Terão sonhado com isto? Nas longas tardes que os adolescentes têm, quando olham para o céu e se divertem a arquitetar as possibilidades do futuro, será que este momento entrou em brincadeiras?
"Nós na equipa principal, na Luz. Tu cruzas, eu cabeceio, golo, vitória do Benfica".
Não foi imaginação. Foi realidade. Minuto 84. Banjaqui, novidade do onze de Mourinho, a subir pela direita. Bola na área. Anísio Cabral fora lançado um minuto antes, um avançado de 17 anos com zero minutos na equipa B, virgem no futebol profissional. Cabeceamento, golo.
A festa dos meninos de 17 anos contrasta com os problemas do Benfica recente. A equipa não deixa de estar longe da liderança da I Liga, fora da Taça, fora da Taça da Liga, em situação difícil na Europa. Mas perder a esperança é perder a vida e, em Anísio e Banjaqui, houve uma bebedeira de otimismo.
O Estrela fez a curta viagem até à Luz com uma equipa radicalmente diferente da que apresentaria há um mês. O mercado levou Sidny, Kikas, Ngom, Montóia ou Chernev, os castigos tiraram Abraham Marcos e Jovane Cabral do desafio. Os médios Kevin Jansonn e Tom Moustieram fizeram os primeiros minutos pelos tricolores, que até tiveram a primeira grande oportunidade através de outra novidade recente.
Leandro Antonetti, internacional por Porto Rico, atuou de início pela primeira vez, aproveitando a orfandade de Kikas. Logo ao primeiro minutos, um erro dos que Otamendi volta e meia faz isolou o avançado, mas António Silva evitou um golo certo.
Muito às custas do entusiasmo de Banjaqui, o Benfica respondeu com algum perigo. Aurnses atirou ao lado, o adolescente também tentou, Sidny bateu um livre de pé esquerdo — com o ex-Estrela é sempre preciso indicar com que pé executa, tal a ambidestria — para voo competente de Renan.
No entanto, a maior parte do primeiro tempo encarnado foi de monotonia. Dificuldades para fazer o Estrela sofrer, circulação lenta, Mourinho a olhar para o relvado como um detetive que fareja o perigo.
Sindy Cabral tem um jogar que parece respirar através do cruzamento. Olhar para a área e colocar lá a bola sai-lhe como opção natural, uma e outra vez. À sexta ocasião que repetiu o gesto, aos 42', o canto que executou de pé direito foi direito à cabeça de Pavlidis, que levou as águias para o descanso em vantagem.
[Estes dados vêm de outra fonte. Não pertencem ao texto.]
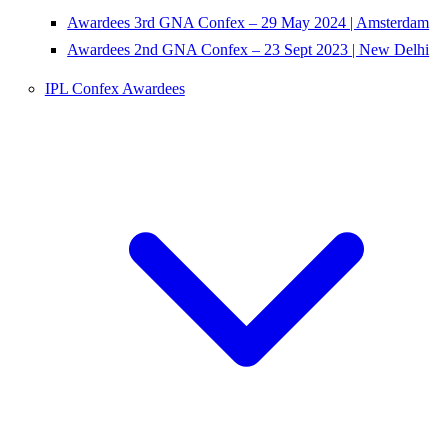
Awardees 3rd GNA Confex – 29 May 2024 | Amsterdam
Awardees 2nd GNA Confex – 23 Sept 2023 | New Delhi
IPL Confex Awardees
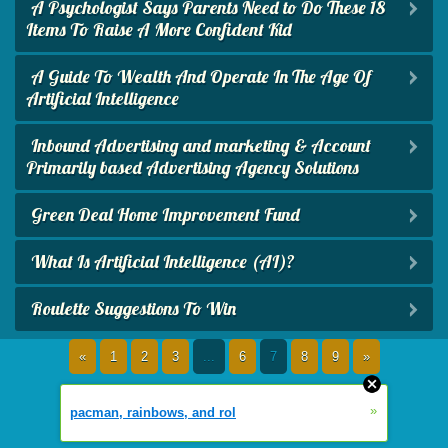
A Psychologist Says Parents Need to Do These 18
Items To Raise A More Confident Kid
A Guide To Wealth And Operate In The Age Of
Artificial Intelligence
Inbound Advertising and marketing & Account
Primarily based Advertising Agency Solutions
Green Deal Home Improvement Fund
What Is Artificial Intelligence (AI)?
Roulette Suggestions To Win
«
1
2
3
...
6
7
8
9
»
»
pacman, rainbows, and rol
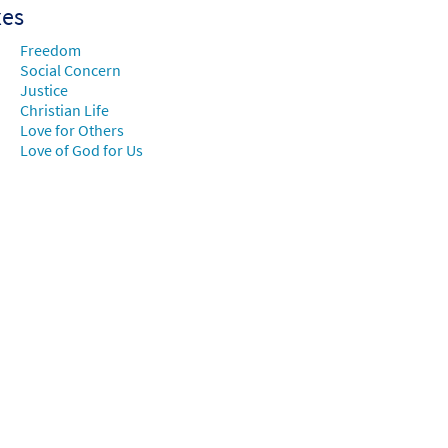
xes
Freedom
Social Concern
Justice
Christian Life
Love for Others
Love of God for Us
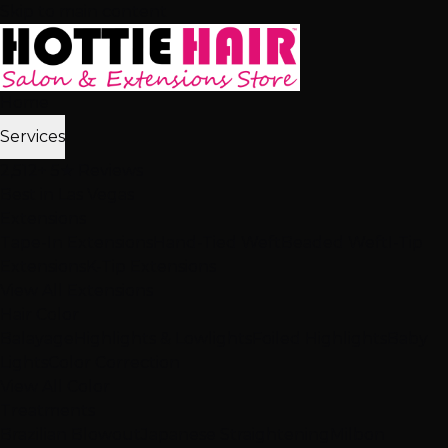
Skip to main content
Home
Services
2,512+ 5★ Reviews
Best in Las Vegas
Extensions
Tape-In Extensions
Hand-Tied Weft
Beaded Weft
I-Tip
Extensions
K-Tip Extensions
View All Extensions
Hair Color
Balayage
Highlights & Lowlights
Foiled Highlights
Baby
Lights
Color Correction
View All Color
Treatments
Brazilian Blowout
Japanese Straightening
Milbon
Quaisquer pretensões de pontuar que o Estrela tivesse caíram por terra no arranque da etapa complementar. Os amadorenses, que fruto do mercado e de castigos atuaram sem os autores de 18 dos 23 golos neste campeonato, nunca triunfaram em casa do Benfica e somaram a 13.ª derrota seguida na visita ao poderoso vizinho.
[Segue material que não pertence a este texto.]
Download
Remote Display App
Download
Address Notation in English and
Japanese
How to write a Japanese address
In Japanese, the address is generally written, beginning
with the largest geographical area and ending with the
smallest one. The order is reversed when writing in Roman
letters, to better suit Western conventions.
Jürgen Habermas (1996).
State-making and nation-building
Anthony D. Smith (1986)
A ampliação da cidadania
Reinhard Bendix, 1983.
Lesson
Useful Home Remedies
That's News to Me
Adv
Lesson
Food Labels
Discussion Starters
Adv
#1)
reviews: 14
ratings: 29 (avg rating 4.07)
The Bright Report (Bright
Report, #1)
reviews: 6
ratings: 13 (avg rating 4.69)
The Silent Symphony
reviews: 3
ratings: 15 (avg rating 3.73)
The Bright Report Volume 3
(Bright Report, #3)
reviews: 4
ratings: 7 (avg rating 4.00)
Aos 55' e aos 58', os locais passaram da margem mínima para uma liderança confortável. Sidny saiu da vida dos cruzamentos para ganhar um penálti que levou Pavlidis para o ponto onde costuma ser infalível, mas onde desperdiçara em Turim. Não se pode dizer que a execução tenha acusado o desacerto de Itália: tiro forte e colocado, partindo a baliza, como Mou pedira.
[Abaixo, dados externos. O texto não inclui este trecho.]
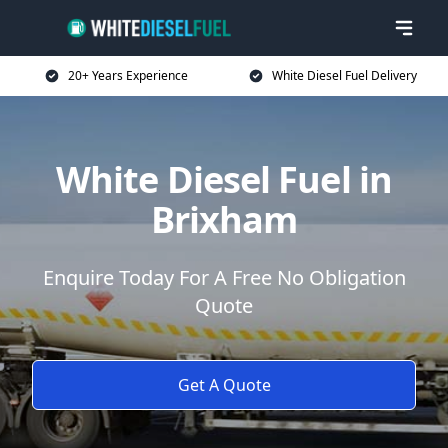
20+ Years Experience
White Diesel Fuel Delivery
White Diesel Fuel in
Brixham
Enquire Today For A Free No Obligation
Quote
Get A Quote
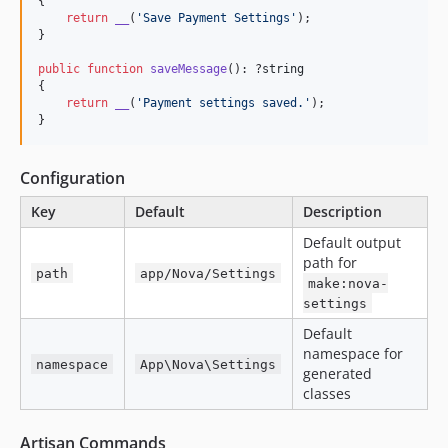
{

return
__
(
'
Save Payment Settings
'
);

}

public
function
saveMessage
(): ?
string
{

return
__
(
'
Payment settings saved.
'
);

}
Configuration
Key
Default
Description
Default output
path for
path
app/Nova/Settings
make:nova-
settings
Default
namespace for
namespace
App\Nova\Settings
generated
classes
Artisan Commands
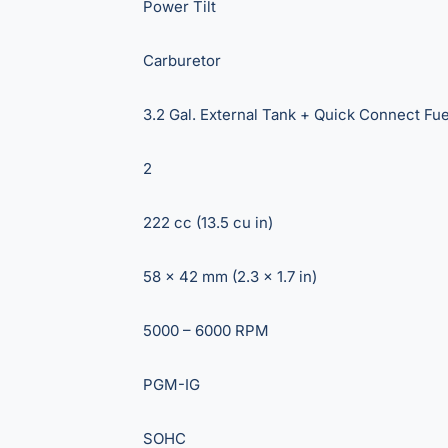
Power Tilt
Carburetor
3.2 Gal. External Tank + Quick Connect Fue
2
222 cc (13.5 cu in)
58 x 42 mm (2.3 x 1.7 in)
5000 – 6000 RPM
PGM-IG
SOHC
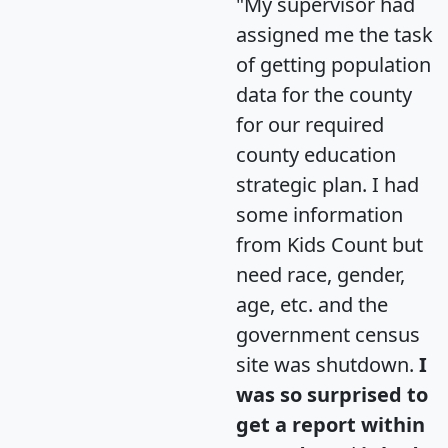
"My supervisor had
assigned me the task
of getting population
data for the county
for our required
county education
strategic plan. I had
some information
from Kids Count but
need race, gender,
age, etc. and the
government census
site was shutdown.
I
was so surprised to
get a report within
Depois foi Bernardo Schappo a ter saudades de quando o Estrela tinha um plantel algo mais composto. Janeiro está a ser de reconstrução e, quiçá querendo puxar a vida atrás, o central serviu Sidny. Lopes Cabral aceitou a oferta, marcando e pedindo desculpa à sua antiga equipa.
O fim da tarde foi de festa. Rafa Silva entrou e regressou. Mas o Benfica não acabou a olhar para trás, para o passado, mas para o futuro. No cruzamento de Banjaqui, no remate de Anísio, nos jovens do Seixal, talvez tenha estado uma mensagem que este Benfica atribulado pode apreender."